Dublin-Potrlaoise-Cashel now excellent route - motorway almost all the way. Cashel to Clonmel via Rosegreen not a great road but just 20-30 minutes.


----------



## polo1 (19 Feb 2008)

I do this regulary and it really depends on when you are travelling.. I sometimes cut across old bawn and onto the tallaght by pass and then down the back road through Rathcoole and on to the Naas dual carriage way at Avoca.  Then it depends on when you are travelling.. Both journeys can take anywhere between 1hr 50mins to 2.5 hours once you hit the Naas dual carriage way.  Of late I have been going via Cashel which is a much better road and once the final by pass is in place will take a lot less time than the carlow / kilkenny route.


----------



## Complainer (19 Feb 2008)

Thanks all. I'll aim to leave around 6.30 to avoid the madness on the M50. Anywhere good to stop for breakkie on the way?


----------



## mathepac (19 Feb 2008)

The Meridian Hotel on the roundabout to Cork Road (take exit for Portlaoise off roundabout), a couple of places in Abbeyleix including the hotel on your left as you leave Abbeyleix, the Castle Arms Hotel / Restaurant on the left in Durrow and a little cafe up the road from it, Josephine's in Urlingford (Green Apple filling station on the right as you leave Urlingford), the Horse and Jockey Hotel (in Horse and Jockey) and various filling stations with the ubiquitous breakfast roll.


----------



## Wisecom (20 Feb 2008)

I take the Carlow\Kilkenny route a lot too.

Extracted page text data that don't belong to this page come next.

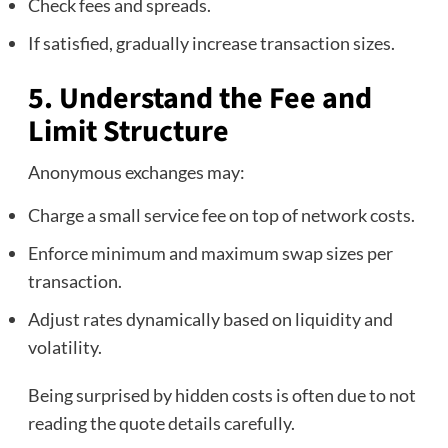
Check fees and spreads.
If satisfied, gradually increase transaction sizes.
5. Understand the Fee and
Limit Structure
Anonymous exchanges may:
Charge a small service fee on top of network costs.
Enforce minimum and maximum swap sizes per
transaction.
Adjust rates dynamically based on liquidity and
volatility.
Being surprised by hidden costs is often due to not
reading the quote details carefully.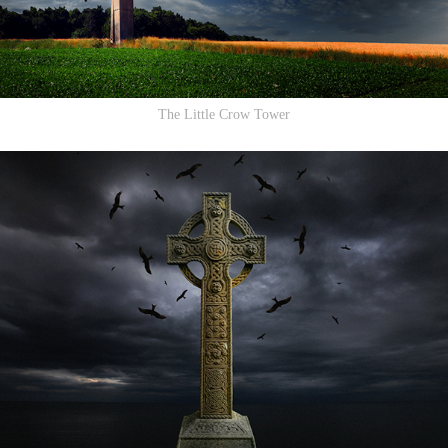
The Little Crow Tower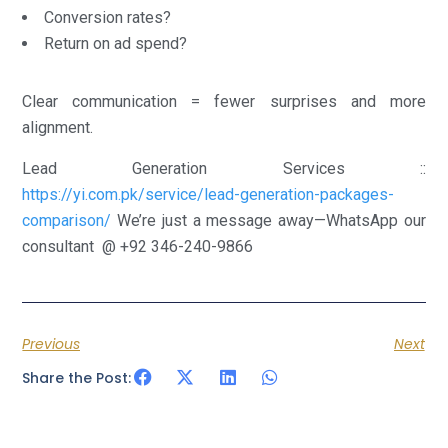
Conversion rates?
Return on ad spend?
Clear communication = fewer surprises and more
alignment.
Lead Generation Services ::
https://yi.com.pk/service/lead-generation-packages-
comparison/
We’re just a message away—WhatsApp our
consultant @ +92 346-240-9866
Previous
Next
Share the Post: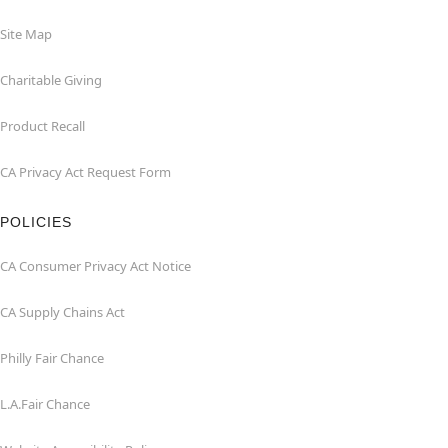
Site Map
Charitable Giving
Product Recall
CA Privacy Act Request Form
POLICIES
CA Consumer Privacy Act Notice
CA Supply Chains Act
Philly Fair Chance
L.A.Fair Chance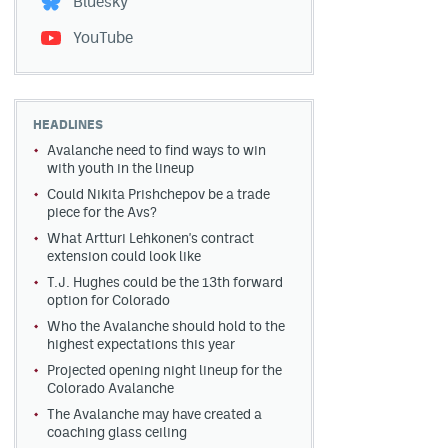
Bluesky
YouTube
HEADLINES
Avalanche need to find ways to win
with youth in the lineup
Could Nikita Prishchepov be a trade
piece for the Avs?
What Artturi Lehkonen's contract
extension could look like
T.J. Hughes could be the 13th forward
option for Colorado
Who the Avalanche should hold to the
highest expectations this year
Projected opening night lineup for the
Colorado Avalanche
The Avalanche may have created a
coaching glass ceiling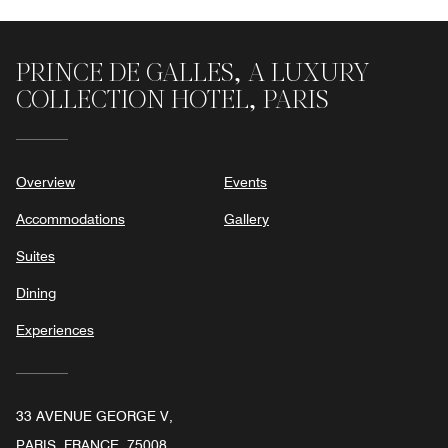
PRINCE DE GALLES, A LUXURY
COLLECTION HOTEL, PARIS
Overview
Events
Accommodations
Gallery
Suites
Dining
Experiences
33 AVENUE GEORGE V,
PARIS, FRANCE, 75008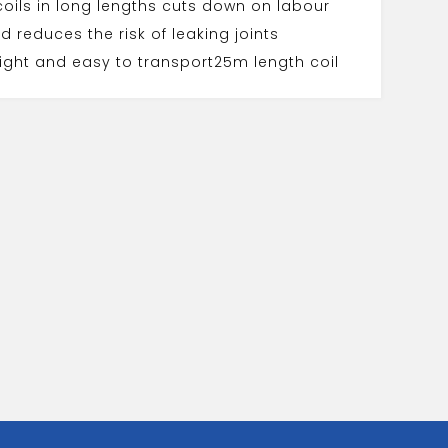
coils in long lengths cuts down on labour
d reduces the risk of leaking joints
ight and easy to transport
25m length coil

It's definitly the shortest route as long as you don't get caught with heavy traffic in Carlow. As soon as the Carlow bypass opens it will cut the journey by 20-30mins I would imagine.


----------



## HighFlier (20 Feb 2008)

I live in Clonmel. The Dublin Cashel route is the best and just before Christmas the Cashel Cahir bypass has opened giving 14 kM more of motorway so instead of using the Cashel Rosegreen Clonmel road (v bad) you can stay on the motorway from north of cashel to east of Cahir and then join the Cahir Clonmel road without going through Cahir. A little longer but just as quick and easier to drive.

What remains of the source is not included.